E fu proprio Pajetta ad accostare nel 1990 la Brigata Maiella ai Mille di Garibaldi che tornavano ripercorrendone la strada ma dal sud a nord. Però Ettore Troilo aveva un altro dono particolarmente diffuso in Abruzzo: la testardaggine. Terminata la vicenda resistenziale si adoperò per venti anni a far ottenere ai suoi uomini quanto Umberto di Savoia, a cui nessuno dei suoi giurò fedeltà, sebbene non richiesto, aveva promesso: la Medaglia d’oro al valor militare. Si dovette attendere il 2 maggio 1965 quando l’allora ministro della Difesa, Giulio Andreotti, finalmente conferì l’onorificenza rendendo il “Gruppo Patrioti della Maiella”, l’unica formazione partigiana a fregiarsi di questo riconoscimento, per tacere delle onorificenze polacche “Virtuti militari” assegnate a singoli. Oggi due lapidi segnano idealmente la storia della formazione: una a Torricella Peligna ricorda il rastrellamento da cui ebbe origine il tutto, l’altra a Brisighella ricorda il giorno dello scioglimento; in mezzo, idealmente, vi è il sacrario dei caduti a Taranta Peligna (Chieti) visitato nel 2001 da quello che era stato un giovane ufficiale in fuga verso le linee britanniche e passato da Casoli, Carlo Azeglio Ciampi.

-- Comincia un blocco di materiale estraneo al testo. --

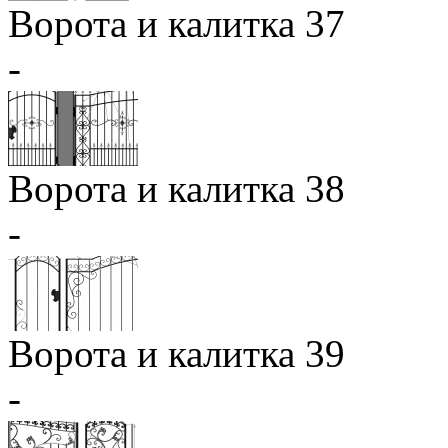
Ворота и калитка 37
-
Ворота и калитка 38
-
Ворота и калитка 39
-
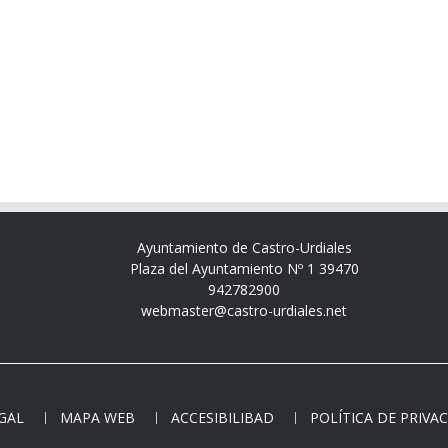
Ayuntamiento de Castro-Urdiales
Plaza del Ayuntamiento Nº 1 39470
942782900
webmaster@castro-urdiales.net
EGAL
MAPA WEB
ACCESIBILIBAD
POLÍTICA DE PRIVA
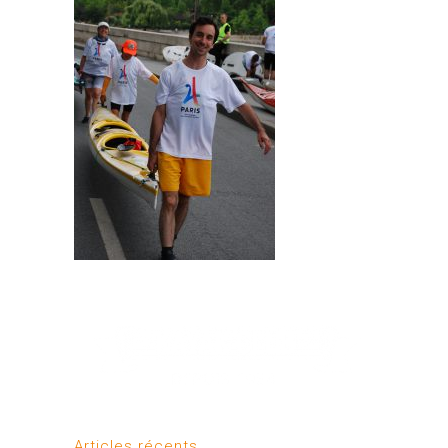
Articles récents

Un’ultima annotazione, ma fondamentale. I “maiellini” possedevano una visione dello scontro diametralmente opposta a quella nazista; la guerra non era fatta con odio, non si doveva odiare il nemico, lo si combatteva, strenuamente, ma non lo si odiava. C’è un episodio significativo. Si svolge sul torrente Sintria, vicino a Brisighella. C’è uno scontro con i tedeschi, un loro sottufficiale resta ferito e i suoi camerati non lo soccorrono perché nella terra di nessuno. Quattro partigiani lo vanno a salvare e uno di loro viene ucciso dai tedeschi. Penso che questo episodio renda ragione del modo di combattere della Brigata Maiella. Questo combattere senza odio ritorna nelle parole di Domenico Troilo (la cui madre, ricordo, era stata uccisa con una sventagliata di mitra in faccia). Allo storico che lo intervistava per scrivere un libro sulla formazione disse: “Che non sia una cosa eroica, perché noi non eravamo eroi” e in tempi in cui la parola eroe è talmente usata da diventare insignificante, questa ritrosia, orgoglio, assenza di retorica è una boccata d’aria pura come l’aria che si respira su quei monti dove tutto ebbe inizio.